DATA SHOWN
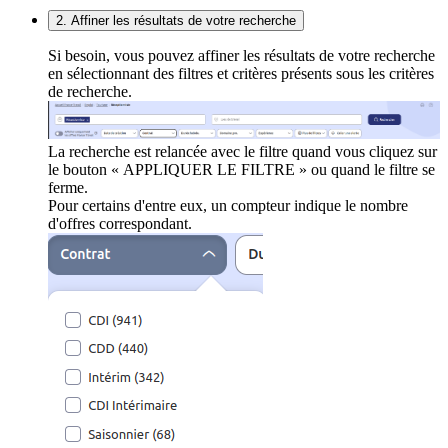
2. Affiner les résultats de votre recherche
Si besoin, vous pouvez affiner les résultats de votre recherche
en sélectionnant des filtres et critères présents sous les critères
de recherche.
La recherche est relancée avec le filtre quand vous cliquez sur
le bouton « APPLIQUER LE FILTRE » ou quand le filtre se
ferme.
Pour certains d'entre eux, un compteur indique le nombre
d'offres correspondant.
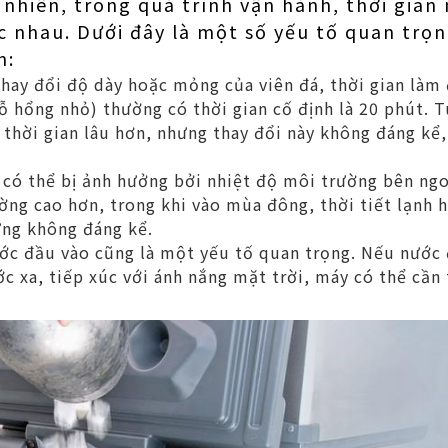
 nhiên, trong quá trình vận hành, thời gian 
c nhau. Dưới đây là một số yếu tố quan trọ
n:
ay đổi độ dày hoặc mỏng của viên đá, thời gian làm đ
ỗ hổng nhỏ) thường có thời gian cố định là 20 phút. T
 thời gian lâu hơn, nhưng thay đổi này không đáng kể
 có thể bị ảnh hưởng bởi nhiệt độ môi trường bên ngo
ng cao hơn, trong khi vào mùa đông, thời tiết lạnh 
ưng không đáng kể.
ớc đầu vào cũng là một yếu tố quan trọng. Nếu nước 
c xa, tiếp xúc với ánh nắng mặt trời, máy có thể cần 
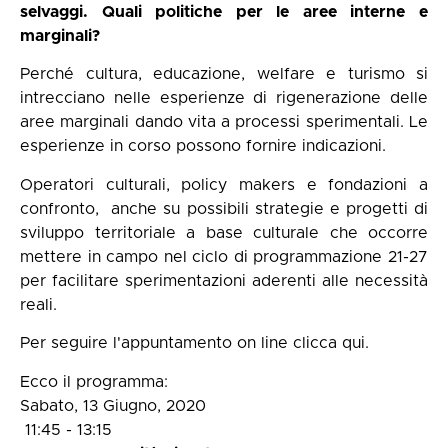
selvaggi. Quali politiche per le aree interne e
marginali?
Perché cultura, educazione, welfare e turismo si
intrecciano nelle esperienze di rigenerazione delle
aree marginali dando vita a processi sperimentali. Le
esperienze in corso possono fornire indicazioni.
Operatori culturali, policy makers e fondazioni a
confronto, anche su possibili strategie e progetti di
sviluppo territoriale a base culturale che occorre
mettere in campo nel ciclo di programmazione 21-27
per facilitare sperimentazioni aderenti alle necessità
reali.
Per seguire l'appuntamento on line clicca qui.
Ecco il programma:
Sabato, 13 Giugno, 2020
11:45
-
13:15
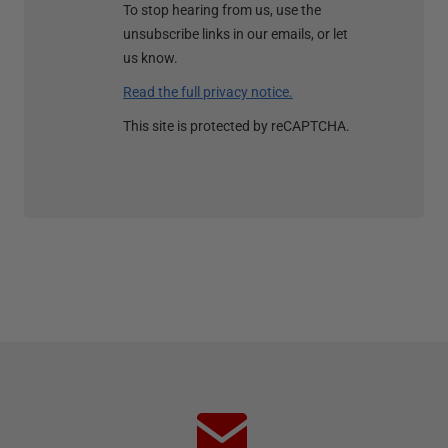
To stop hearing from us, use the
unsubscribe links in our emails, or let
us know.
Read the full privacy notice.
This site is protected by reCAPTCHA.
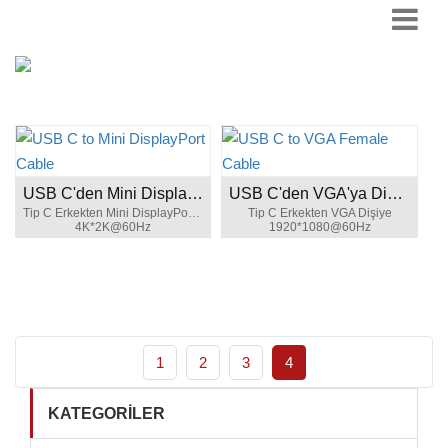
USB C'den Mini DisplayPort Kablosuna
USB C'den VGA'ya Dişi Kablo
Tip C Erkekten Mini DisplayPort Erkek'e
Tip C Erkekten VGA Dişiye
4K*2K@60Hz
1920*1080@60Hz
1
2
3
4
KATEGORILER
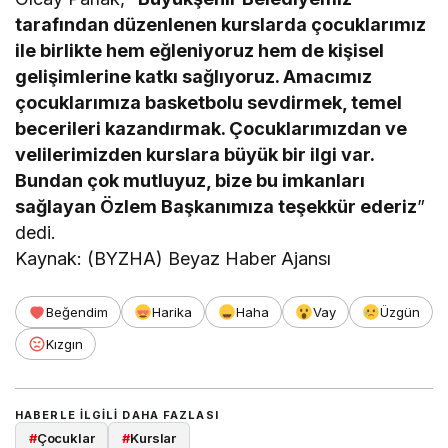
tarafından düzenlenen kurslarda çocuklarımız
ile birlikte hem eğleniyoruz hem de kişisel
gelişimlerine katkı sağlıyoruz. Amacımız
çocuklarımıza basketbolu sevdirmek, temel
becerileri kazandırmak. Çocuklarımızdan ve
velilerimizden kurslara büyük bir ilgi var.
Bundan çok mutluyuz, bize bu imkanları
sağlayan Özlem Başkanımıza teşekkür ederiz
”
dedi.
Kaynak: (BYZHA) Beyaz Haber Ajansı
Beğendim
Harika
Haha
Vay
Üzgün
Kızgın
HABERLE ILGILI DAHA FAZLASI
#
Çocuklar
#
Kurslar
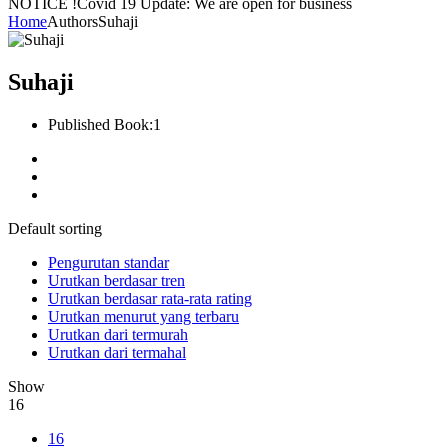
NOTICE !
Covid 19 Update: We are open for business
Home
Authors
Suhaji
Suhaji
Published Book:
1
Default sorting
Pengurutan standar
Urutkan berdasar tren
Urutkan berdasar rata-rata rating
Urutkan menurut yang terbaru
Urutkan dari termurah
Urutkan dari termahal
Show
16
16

PROBLEM TO SOLVE
Go to the line containing "Tip C Erkekten Mini DisplayPort Erkek'e", then write out word for word every line from there to the end of the listing. Keep both end lines and drop the pictures.

EXERCISE SOLUTION
Tip C Erkekten Mini DisplayPort Erkek'e
Tip C Erkekten VGA Dişiye
4K*2K@60Hz
1920*1080@60Hz
1
2
3
4
KATEGORILER
tarafından düzenlenen kurslarda çocuklarımız
ile birlikte hem eğleniyoruz hem de kişisel
gelişimlerine katkı sağlıyoruz. Amacımız
çocuklarımıza basketbolu sevdirmek, temel
becerileri kazandırmak. Çocuklarımızdan ve
velilerimizden kurslara büyük bir ilgi var.
Bundan çok mutluyuz, bize bu imkanları
sağlayan Özlem Başkanımıza teşekkür ederiz
”
dedi.
Kaynak: (BYZHA) Beyaz Haber Ajansı
Beğendim
Harika
Haha
Vay
Üzgün
Kızgın
HABERLE ILGILI DAHA FAZLASI
#
Çocuklar
#
Kurslar
NOTICE !
Covid 19 Update: We are open for business
Home
Authors
Suhaji
Suhaji
Published Book:
1
Default sorting
Pengurutan standar
Urutkan berdasar tren
Urutkan berdasar rata-rata rating
Urutkan menurut yang terbaru
Urutkan dari termurah
Urutkan dari termahal
Show
16
16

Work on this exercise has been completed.